The following data has a line with "About This Program" and a line with "The Town of Amherst takes great p". Write out exactly those lines and all the lines between them.
%%
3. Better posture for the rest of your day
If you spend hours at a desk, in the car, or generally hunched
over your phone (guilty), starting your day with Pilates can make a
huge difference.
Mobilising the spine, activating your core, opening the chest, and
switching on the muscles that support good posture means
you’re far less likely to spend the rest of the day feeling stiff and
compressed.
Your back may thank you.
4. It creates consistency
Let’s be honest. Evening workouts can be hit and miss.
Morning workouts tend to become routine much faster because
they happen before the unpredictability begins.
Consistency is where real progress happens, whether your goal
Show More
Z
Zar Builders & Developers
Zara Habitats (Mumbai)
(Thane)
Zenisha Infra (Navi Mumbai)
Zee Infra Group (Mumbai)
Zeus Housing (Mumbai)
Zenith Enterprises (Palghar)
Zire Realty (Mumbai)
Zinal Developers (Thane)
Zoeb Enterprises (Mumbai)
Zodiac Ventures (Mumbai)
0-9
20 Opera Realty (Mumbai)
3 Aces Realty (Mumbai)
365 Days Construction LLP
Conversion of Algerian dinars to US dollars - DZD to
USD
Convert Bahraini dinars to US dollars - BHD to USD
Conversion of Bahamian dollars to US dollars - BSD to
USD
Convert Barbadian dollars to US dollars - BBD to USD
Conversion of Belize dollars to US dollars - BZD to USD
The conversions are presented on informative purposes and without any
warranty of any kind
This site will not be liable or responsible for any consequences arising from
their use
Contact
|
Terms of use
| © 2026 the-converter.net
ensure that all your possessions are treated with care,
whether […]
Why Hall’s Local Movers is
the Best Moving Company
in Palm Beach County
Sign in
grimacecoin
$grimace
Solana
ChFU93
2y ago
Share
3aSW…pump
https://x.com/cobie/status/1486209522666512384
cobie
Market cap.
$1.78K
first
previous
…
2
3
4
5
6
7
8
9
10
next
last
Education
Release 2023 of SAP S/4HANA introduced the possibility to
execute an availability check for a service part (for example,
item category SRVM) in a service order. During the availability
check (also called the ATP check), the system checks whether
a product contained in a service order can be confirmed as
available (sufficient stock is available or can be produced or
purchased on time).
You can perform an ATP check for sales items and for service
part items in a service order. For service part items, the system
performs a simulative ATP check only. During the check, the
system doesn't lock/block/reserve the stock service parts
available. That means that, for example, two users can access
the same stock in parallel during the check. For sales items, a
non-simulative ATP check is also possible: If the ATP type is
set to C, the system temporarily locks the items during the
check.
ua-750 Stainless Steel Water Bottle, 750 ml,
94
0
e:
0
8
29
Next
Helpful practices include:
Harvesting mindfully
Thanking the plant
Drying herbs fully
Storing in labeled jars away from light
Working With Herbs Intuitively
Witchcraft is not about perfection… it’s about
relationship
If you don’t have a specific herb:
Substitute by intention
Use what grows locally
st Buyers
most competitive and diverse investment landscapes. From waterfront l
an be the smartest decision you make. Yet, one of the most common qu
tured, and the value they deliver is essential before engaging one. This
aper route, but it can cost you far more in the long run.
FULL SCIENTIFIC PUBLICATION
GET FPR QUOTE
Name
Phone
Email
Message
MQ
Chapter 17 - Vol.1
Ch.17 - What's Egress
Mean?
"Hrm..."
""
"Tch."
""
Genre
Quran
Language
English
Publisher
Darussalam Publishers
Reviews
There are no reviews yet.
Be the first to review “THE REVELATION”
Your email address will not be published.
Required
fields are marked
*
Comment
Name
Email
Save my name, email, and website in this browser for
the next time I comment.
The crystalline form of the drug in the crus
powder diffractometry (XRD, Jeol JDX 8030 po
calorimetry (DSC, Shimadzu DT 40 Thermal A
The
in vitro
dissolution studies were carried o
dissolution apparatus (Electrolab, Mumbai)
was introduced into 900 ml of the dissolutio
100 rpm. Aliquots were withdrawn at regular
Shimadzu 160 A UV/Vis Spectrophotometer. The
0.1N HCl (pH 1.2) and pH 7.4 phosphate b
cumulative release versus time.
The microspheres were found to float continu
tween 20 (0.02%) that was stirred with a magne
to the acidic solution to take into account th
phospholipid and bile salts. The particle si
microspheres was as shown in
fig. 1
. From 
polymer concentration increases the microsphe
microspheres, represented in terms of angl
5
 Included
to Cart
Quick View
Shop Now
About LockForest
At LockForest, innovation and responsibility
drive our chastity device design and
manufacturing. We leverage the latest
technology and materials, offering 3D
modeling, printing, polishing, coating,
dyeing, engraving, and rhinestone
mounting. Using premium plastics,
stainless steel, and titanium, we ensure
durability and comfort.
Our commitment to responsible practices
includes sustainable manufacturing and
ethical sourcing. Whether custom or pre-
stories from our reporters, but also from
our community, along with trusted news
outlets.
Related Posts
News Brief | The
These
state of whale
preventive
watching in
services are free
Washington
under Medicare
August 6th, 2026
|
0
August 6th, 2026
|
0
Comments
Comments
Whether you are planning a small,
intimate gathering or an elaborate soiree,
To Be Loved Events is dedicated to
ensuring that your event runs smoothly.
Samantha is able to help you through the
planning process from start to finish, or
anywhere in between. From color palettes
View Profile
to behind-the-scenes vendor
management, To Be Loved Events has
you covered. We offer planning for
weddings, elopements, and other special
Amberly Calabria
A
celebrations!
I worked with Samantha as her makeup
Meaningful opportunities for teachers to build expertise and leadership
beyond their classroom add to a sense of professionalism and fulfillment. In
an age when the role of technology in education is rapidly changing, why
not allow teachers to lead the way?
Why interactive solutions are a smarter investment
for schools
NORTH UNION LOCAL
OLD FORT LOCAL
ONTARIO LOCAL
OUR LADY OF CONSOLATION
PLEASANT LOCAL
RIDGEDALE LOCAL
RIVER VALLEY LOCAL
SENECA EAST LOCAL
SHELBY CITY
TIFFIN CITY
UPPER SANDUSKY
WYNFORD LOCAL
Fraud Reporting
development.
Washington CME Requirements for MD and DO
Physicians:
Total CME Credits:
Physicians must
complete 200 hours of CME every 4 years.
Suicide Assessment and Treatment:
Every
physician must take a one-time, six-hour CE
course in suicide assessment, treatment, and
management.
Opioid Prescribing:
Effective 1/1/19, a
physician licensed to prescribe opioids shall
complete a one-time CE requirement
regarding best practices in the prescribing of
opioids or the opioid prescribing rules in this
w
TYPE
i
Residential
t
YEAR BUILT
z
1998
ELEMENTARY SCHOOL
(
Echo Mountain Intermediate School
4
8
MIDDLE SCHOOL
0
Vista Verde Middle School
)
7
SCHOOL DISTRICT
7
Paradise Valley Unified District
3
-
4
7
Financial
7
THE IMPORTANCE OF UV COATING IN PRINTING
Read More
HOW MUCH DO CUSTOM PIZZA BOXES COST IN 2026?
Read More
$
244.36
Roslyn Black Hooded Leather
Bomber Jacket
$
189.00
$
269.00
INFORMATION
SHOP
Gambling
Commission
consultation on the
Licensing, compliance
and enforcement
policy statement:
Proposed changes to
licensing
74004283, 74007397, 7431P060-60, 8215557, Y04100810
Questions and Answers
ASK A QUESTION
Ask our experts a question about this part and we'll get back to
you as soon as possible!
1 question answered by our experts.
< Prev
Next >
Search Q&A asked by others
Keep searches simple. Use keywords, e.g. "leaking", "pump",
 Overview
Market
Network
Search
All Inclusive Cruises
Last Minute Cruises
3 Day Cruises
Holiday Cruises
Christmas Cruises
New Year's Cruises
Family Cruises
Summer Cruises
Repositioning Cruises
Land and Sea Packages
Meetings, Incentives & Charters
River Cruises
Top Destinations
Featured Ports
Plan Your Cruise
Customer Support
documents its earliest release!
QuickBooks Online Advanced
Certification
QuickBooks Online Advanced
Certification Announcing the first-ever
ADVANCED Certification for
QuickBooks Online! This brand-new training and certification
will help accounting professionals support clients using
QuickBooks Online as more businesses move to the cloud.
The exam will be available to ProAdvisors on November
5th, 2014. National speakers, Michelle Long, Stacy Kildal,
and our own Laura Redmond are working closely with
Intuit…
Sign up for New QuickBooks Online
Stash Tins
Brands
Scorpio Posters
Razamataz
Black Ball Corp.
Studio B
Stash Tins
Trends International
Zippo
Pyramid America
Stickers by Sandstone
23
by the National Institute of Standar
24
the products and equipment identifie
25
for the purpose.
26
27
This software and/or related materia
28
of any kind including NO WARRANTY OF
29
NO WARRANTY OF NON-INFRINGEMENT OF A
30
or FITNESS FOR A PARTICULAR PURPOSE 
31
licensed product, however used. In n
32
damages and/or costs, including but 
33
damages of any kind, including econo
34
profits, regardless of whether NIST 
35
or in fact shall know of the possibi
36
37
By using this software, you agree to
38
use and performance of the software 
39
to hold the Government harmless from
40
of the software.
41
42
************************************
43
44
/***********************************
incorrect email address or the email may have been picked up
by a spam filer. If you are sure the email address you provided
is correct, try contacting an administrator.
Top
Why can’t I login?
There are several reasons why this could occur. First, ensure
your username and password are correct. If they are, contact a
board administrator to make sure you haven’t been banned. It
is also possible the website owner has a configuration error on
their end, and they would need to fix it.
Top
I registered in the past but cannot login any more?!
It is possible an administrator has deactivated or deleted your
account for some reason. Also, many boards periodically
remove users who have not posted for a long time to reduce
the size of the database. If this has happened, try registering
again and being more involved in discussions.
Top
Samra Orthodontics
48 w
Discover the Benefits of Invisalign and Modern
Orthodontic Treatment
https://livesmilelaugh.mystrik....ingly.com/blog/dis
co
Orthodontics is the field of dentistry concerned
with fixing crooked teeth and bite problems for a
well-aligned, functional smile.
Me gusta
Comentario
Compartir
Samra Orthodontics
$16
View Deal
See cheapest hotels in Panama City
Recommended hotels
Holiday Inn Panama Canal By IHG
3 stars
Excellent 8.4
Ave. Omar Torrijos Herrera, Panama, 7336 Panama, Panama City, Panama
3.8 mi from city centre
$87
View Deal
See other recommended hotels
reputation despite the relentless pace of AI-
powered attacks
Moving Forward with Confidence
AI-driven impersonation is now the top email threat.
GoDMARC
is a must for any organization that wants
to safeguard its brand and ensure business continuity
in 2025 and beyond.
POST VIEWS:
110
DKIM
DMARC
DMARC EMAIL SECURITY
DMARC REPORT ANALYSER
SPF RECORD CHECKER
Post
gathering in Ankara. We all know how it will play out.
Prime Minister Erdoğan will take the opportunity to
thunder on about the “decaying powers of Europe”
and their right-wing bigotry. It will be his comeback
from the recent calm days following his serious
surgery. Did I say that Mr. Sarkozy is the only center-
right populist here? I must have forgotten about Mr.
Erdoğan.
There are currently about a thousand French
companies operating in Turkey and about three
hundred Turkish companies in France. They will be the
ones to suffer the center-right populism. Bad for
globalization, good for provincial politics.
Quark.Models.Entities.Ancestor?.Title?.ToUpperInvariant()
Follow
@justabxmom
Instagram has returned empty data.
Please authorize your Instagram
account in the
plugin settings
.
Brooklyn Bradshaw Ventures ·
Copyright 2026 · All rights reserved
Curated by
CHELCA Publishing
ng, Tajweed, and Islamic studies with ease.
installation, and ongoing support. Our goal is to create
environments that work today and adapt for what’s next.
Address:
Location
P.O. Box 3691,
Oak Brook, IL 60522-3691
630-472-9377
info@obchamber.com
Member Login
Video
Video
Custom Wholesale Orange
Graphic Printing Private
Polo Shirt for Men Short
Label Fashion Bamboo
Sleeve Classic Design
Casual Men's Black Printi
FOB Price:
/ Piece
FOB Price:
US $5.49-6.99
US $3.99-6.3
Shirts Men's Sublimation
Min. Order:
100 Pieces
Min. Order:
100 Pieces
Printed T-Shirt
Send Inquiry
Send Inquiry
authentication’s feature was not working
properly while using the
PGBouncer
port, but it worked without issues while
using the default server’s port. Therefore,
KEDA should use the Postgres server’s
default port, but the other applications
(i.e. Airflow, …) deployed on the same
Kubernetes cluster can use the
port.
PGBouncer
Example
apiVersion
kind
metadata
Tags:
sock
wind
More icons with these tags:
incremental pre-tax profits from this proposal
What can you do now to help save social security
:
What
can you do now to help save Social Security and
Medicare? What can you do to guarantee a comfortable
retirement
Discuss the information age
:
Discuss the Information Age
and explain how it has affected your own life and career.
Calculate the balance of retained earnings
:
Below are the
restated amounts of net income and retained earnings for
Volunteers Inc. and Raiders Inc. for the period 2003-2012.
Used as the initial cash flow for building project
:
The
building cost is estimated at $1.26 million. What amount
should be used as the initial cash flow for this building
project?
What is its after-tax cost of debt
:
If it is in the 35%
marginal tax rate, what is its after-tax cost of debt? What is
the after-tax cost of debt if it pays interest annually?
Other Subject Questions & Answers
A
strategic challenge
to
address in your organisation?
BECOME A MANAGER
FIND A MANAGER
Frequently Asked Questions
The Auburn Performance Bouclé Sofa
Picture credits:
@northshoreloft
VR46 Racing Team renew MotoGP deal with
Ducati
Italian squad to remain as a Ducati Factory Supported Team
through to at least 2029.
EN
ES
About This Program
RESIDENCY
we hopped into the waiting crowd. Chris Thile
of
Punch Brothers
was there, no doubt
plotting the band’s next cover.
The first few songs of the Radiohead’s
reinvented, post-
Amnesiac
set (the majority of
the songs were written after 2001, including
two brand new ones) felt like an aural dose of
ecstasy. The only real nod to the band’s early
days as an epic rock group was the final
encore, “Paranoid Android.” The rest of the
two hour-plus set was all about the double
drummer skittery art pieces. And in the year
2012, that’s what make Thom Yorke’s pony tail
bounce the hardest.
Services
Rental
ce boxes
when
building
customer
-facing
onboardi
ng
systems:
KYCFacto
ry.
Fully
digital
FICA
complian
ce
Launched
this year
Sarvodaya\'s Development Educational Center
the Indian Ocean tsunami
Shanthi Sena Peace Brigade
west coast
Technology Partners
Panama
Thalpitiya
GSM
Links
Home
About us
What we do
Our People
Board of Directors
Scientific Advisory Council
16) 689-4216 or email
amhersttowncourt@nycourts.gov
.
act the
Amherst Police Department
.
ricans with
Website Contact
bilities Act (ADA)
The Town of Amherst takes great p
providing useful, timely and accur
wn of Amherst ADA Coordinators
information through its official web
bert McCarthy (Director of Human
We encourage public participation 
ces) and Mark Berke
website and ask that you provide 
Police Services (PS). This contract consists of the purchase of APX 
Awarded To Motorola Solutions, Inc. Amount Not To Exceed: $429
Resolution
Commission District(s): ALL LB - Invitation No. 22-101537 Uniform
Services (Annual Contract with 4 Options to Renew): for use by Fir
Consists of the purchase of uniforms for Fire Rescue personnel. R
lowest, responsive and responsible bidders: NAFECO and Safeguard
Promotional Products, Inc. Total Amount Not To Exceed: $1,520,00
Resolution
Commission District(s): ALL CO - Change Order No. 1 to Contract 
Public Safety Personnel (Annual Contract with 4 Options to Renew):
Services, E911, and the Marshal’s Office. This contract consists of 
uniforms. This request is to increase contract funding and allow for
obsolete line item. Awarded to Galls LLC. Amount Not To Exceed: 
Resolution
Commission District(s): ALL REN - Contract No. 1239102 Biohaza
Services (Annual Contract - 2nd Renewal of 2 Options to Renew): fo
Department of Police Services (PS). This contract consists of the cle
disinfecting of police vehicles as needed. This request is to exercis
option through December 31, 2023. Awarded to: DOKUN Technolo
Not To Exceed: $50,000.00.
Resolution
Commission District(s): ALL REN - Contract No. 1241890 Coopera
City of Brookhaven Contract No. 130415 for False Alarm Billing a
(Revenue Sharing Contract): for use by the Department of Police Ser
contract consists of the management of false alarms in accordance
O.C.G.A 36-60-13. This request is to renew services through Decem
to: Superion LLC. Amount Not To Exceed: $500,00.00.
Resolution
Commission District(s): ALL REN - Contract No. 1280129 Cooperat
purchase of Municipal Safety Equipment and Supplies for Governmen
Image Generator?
%%
> THE ANSWER
About This Program
RESIDENCY
we hopped into the waiting crowd. Chris Thile
of
Punch Brothers
was there, no doubt
plotting the band’s next cover.
The first few songs of the Radiohead’s
reinvented, post-
Amnesiac
set (the majority of
the songs were written after 2001, including
two brand new ones) felt like an aural dose of
ecstasy. The only real nod to the band’s early
days as an epic rock group was the final
encore, “Paranoid Android.” The rest of the
two hour-plus set was all about the double
drummer skittery art pieces. And in the year
2012, that’s what make Thom Yorke’s pony tail
bounce the hardest.
Services
Rental
ce boxes
when
building
customer
-facing
onboardi
ng
systems:
KYCFacto
ry.
Fully
digital
FICA
complian
ce
Launched
this year
Sarvodaya\'s Development Educational Center
the Indian Ocean tsunami
Shanthi Sena Peace Brigade
west coast
Technology Partners
Panama
Thalpitiya
GSM
Links
Home
About us
What we do
Our People
Board of Directors
Scientific Advisory Council
16) 689-4216 or email
amhersttowncourt@nycourts.gov
.
act the
Amherst Police Department
.
ricans with
Website Contact
bilities Act (ADA)
The Town of Amherst takes great p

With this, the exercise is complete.